- Java 8
- Jersey Client (Virtual web client for workers to operate on)
- Apache Commons CLI (Handling CLI flags)
- JSoup (Scraping response bodies, used for stripping urls)
- Junit (Unit testing framework)
- Hamcrest (Personal preference to make testing functions more intuitive)
- Tomakehurst (Mocking http services)
- D3 (Supporting graph visualisation)
Navigate to the javacrawler folder containing the \src
folder, and run:
mvn package
Finally, the runnable file can be executed by executing the following command:
$ java -jar target/javacrawler-1.0-SNAPSHOT.jar
Alternatively, the following flags are provided:
--url=<siteUrl>
: Default is https://monzo.com--crawlers=<crawlerCount>
: Default is 25--txt_output=<textfilename>
: Default is sitemap.txt--html_output=<htmlfilename>
: Default is visualised.html
$ java -jar target/javacrawler-1.0-SNAPSHOT.jar --url=https://monzo.com --crawlers=10 --txt_output=result.txt --visual_output=webgraph.html
- This will scrape https://monzo.com
- This will use up to 10 concurrent threads working in the pool
- This will store the result in text-format in result.txt (inside the project's root folder, see console output for exact location details)

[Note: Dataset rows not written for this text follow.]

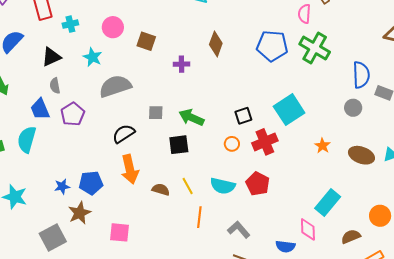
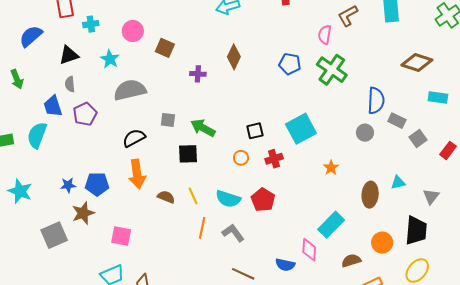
blue pentagon: (272, 46) -> (290, 64), size x0.7
red cross: (265, 142) -> (274, 159), size x0.7
brown ellipse: (361, 155) -> (370, 195), moved, turned 70
gray L-shape: (239, 230) -> (233, 233), moved

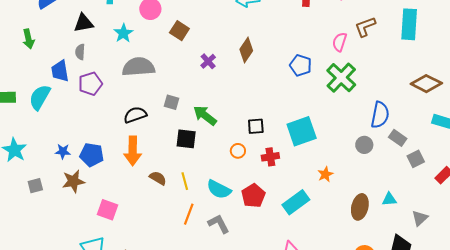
purple cross: (198, 74) -> (208, 61), turned 35
cyan rectangle: (331, 225) -> (296, 202), moved
gray square: (54, 235) -> (35, 186), moved, size x0.6

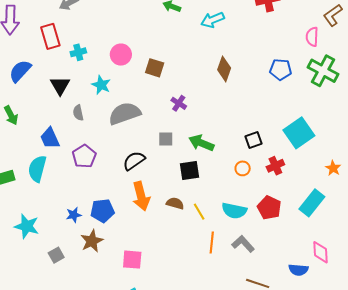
black triangle: (83, 23) -> (60, 86), turned -35
gray semicircle: (80, 52) -> (78, 113), moved
purple cross: (208, 61) -> (179, 103), moved
purple pentagon: (90, 84) -> (84, 156), moved
brown semicircle: (158, 178) -> (175, 203), moved

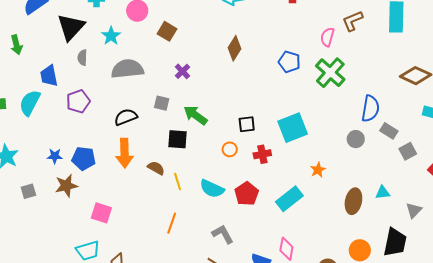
black triangle: (60, 86) -> (71, 27), size x1.4
orange line: (212, 242) -> (172, 223), moved
gray L-shape: (243, 244) -> (223, 234), moved

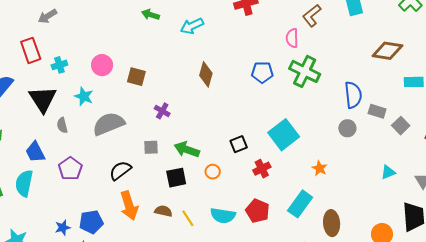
orange circle: (230, 149) -> (213, 172), moved
brown ellipse: (353, 201) -> (332, 223), moved

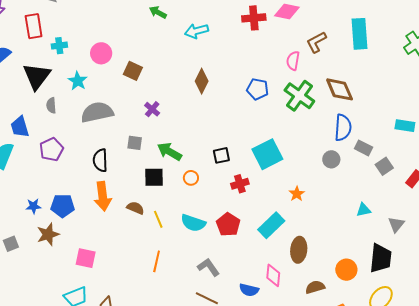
brown diamond: (387, 51) -> (340, 89), moved, turned 48
black semicircle: (120, 171) -> (100, 160), turned -65

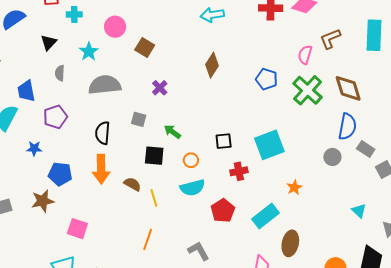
black triangle: (37, 76) -> (49, 42), size x0.6
green arrow: (169, 152) -> (172, 132), size x0.7
blue star: (33, 206) -> (34, 149), moved
cyan triangle: (363, 210) -> (359, 211), turned 49
cyan semicircle: (193, 223) -> (192, 188), moved, turned -40

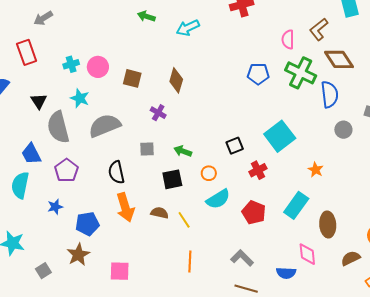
cyan cross: (74, 14) -> (71, 64), moved
brown L-shape: (330, 39) -> (319, 29), moved
brown diamond: (212, 65) -> (176, 80), moved
gray semicircle: (60, 73) -> (58, 127), size x2.0
blue semicircle: (347, 127) -> (330, 94), moved

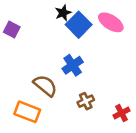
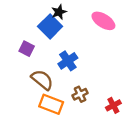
blue square: (79, 25) -> (50, 26), moved
purple square: (12, 30) -> (27, 49), moved
orange rectangle: (27, 112) -> (51, 104), moved

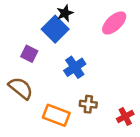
pink ellipse: (103, 21) -> (114, 23), turned -75
brown semicircle: (42, 80) -> (21, 88), moved
brown cross: (80, 94) -> (88, 104), turned 32

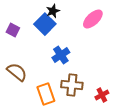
purple square: (29, 54) -> (13, 30), moved
brown cross: (88, 104) -> (72, 85), size x1.5
orange rectangle: (56, 115) -> (46, 94), turned 50

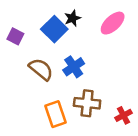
black star: (53, 11) -> (72, 18), moved
brown semicircle: (17, 72) -> (41, 69), moved

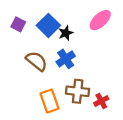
black star: (72, 18) -> (66, 33), moved
purple square: (15, 36) -> (18, 24), moved
red cross: (124, 115) -> (101, 101), moved

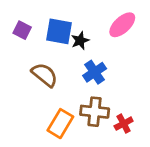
blue square: (48, 25) -> (59, 31), turned -35
blue cross: (66, 59) -> (95, 72), moved
orange rectangle: (50, 101) -> (60, 124), turned 50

- This will store the visual graph in webgraph.html (inside the project's root folder, see console output for exact location details)
- Some feedback will be provided to the user, eg. when receiving bad input. This feedback could be more explicit to mention in more detail what exactly it is that went wrong.
- A more sophisticated logging system could be set-up by splitting different levels of logging priority into different streams and separating levels of concern. Eg. any low level importance logs can be written to a verbose log file, whereas high importance log levels (such as exceptions) can be written to a separate file or even be thrown into a messaging queue, for some kind of logging service to catch up.
- External pages will not be crawled nor considered as child node for any given url.